A pesar de que en Aragón las profesiones mayoritarias son de personal técnico -sonido, iluminación y vídeo- así como auxiliares de eventos, el zaragozano asegura que cada uno de estos eventos genera muchos puestos de trabajo relacionados de manera indirecta. “En la mayoría de los casos necesitamos de otros proveedores como carpinteros para escenografías, empresas de seguridad o catering, diseñadores, agencias creativas y de comunicación, maquinaria… Son empresas que, en cierto sentido, también se están viendo afectadas por esta situación”, explica Joaquín Barceló (42), gestor de proyectos y productor de eventos ligado al sector desde los 18 años.

Entre las medidas más urgentes que solicitan se encuentran el reconocimiento del sector del Espectáculo y los Eventos como uno de los principalmente afectados por la pandemia de la Covid-19 -por haberse visto obligado a cesar su actividad incluso con anterioridad a la declaración del estado de alarma- así como la reactivación inmediata de las agendas culturales y de eventos de las administraciones públicas, en especial las de las entidades locales, bajo el estricto cumplimiento de todos los protocolos de seguridad sanitaria. “Hace seis meses que paramos nuestra actividad, fuimos los primeros en parar y seremos los últimos en volver. Nos enfrentamos a un futuro incierto por lo que pedimos que se nos reconozca como sector afectado como ya ha ocurrido con otros como el del turismo o la hostelería”, concluye.

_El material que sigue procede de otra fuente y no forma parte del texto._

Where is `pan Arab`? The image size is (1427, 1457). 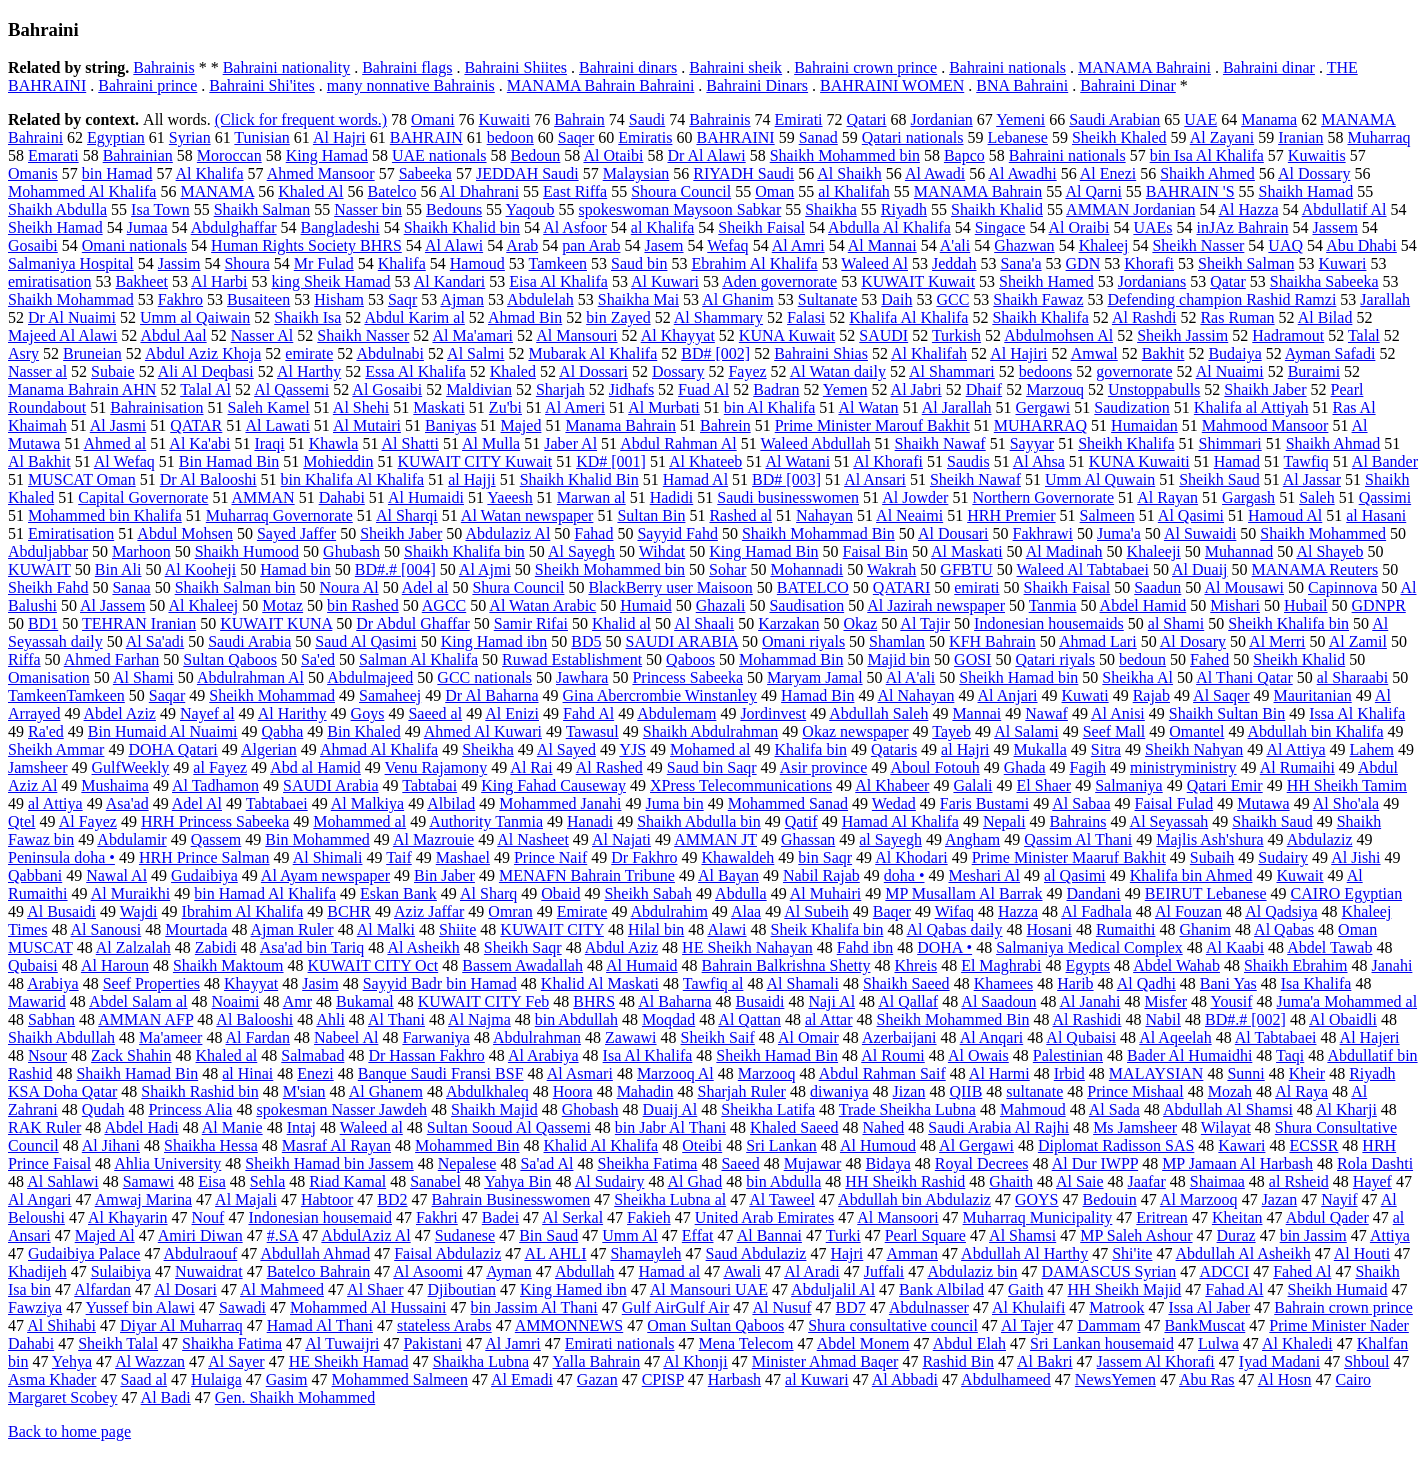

Alerta Roja: Los gremios del espectáculo lanza un SOS silencioso en Zaragoza
Laura Fernández, técnico de iluminación de Zaragoza
Camino Ivars
"Ha sido un mal año para lanzarme a este sector, pero estoy aquí para luchar porque sea mejor en años venideros y para poder vivir de esto”. Laura Fernández 

Tampoco ha faltado la representación femenina a pesar de tratarse de un sector “muy masculinizado”. Entre las presentes se encontraba Susana Alcaine, zaragozana de 50 años que lleva más de dos décadas dedicada al mundo del espectáculo como técnico de iluminación. “Siempre se ha dicho que es un sector muy duro físicamente por lo que muchas mujeres creen que no es para ellas. Hay que ser valiente para meterse aquí”, afirma. También se sumaba a la movilización su compañera de profesión, Laura Fernández (28), quién llegó al mundo de las luces a través de la fotografía hace tan solo un año: “La verdad es que ha sido un mal año para lanzarme a este sector, pero estoy aquí para luchar porque sea mejor en años venideros y para poder vivir de esto”.